One of the classically designed sites in the software area is hosted by Eagleware Corp. (www.eagleware.com), with a clean look, main menu items on the left-hand side, a short description of the company on the home page, and even a link to a short video on the company. Another outstanding software site with generous technical information, it hosted by Ansoft Corp. (www.ansoft.com). Although lacking in graphical design (too much of the home page is devoted to news links, such as company news and product news), the site's poor appearance belies the quality of the information.
In semiconductors, California Eastern Laboratories (www.cel.com) presents a clean and uncluttered home page that is deceptive since the site contains extensive information on the company's semiconductor devices (which are manufactured by NEC). Following the proven design approach of menu choices on the left-hand side of the home page ad graphics at the top and right, the home page offers major product information on top, engineering information just below, with application notes, block diagrams, a parameter library, and even a glossary of terms. Visitors can even order the ADS Design Kit which contains a wide range of models for NEC transistors, including small-signal silicon bipolar transistors, low-noise GaAs FET devices, and high-frequency silicon-germanium (SiGe) transistors, for use with the Agilent Technologies' Advanced Design System (ADS) simulation software suite. Although somewhat lacking in graphic design (poor mix of background and type colors, for example), the RF Micro Devices site (www.rfmd.com) is rich in product and technical information.
Linear Technology (Milpitas, CA), with an extremely clean home-page design, offers visitors listings of new product releases as well as new technical documents upon entering the site. Products are logically grouped according to functional categories, such as data conversion, signal conditioning, power management, and high-frequency/optical products. Visitors can quickly find design notes and application notes on the home page, and register for several regular company publications.
In oscillators, Valpey Fisher (www.valpeyfisher.com) offers a unique search function in which visitor can identify their key product specifications, and the website's search function will identify a product based on those specifications. To start, a visitor must narrow down the product type, such as a quartz crystal, TCXO, or OCXO. Once that is done, the search function prompts a visitor for such parameters as frequency stability, package type, output type, and frequency tolerance. The site also clearly lists the main product areas, including quartz crystals and various forms of crystal oscillators. The site offers a small but informative group of white papers and application notes, including literature on specifying crystals and on understanding crystal-oscillator specifications.

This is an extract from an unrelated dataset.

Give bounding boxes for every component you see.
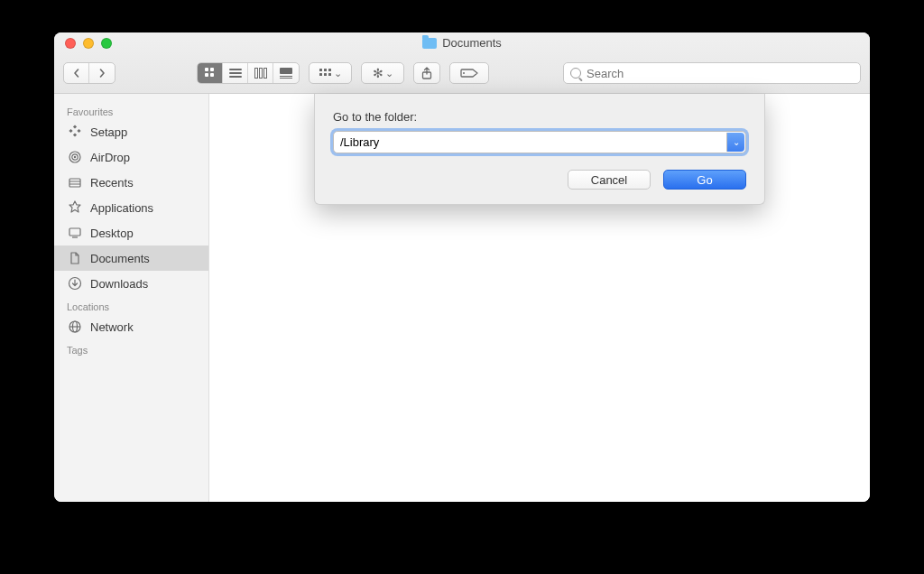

Vectron International (www.vectron.com) hosts a website that is simple in design, but extremely easy to navigate, even offering a quick link to PDF data sheets for the company's oscillator-based product lines. Using a top-mounted menu bar, the site quickly guides visitors to news, product information, and application notes. One of the application notes (on using loop-filter software with one of the firm's PLL sources) includes download for free software.
Obviously, a finite list such as this excludes many other fine microwave websites. Some, such as the Dow-Key site (www.dowkey.com) deserve special mention for their well wishes to the industry for the holidays. To all companies, we wish a happy and healthy 2005, with the hopes of seeing their company on next year's Top 25 Websites list.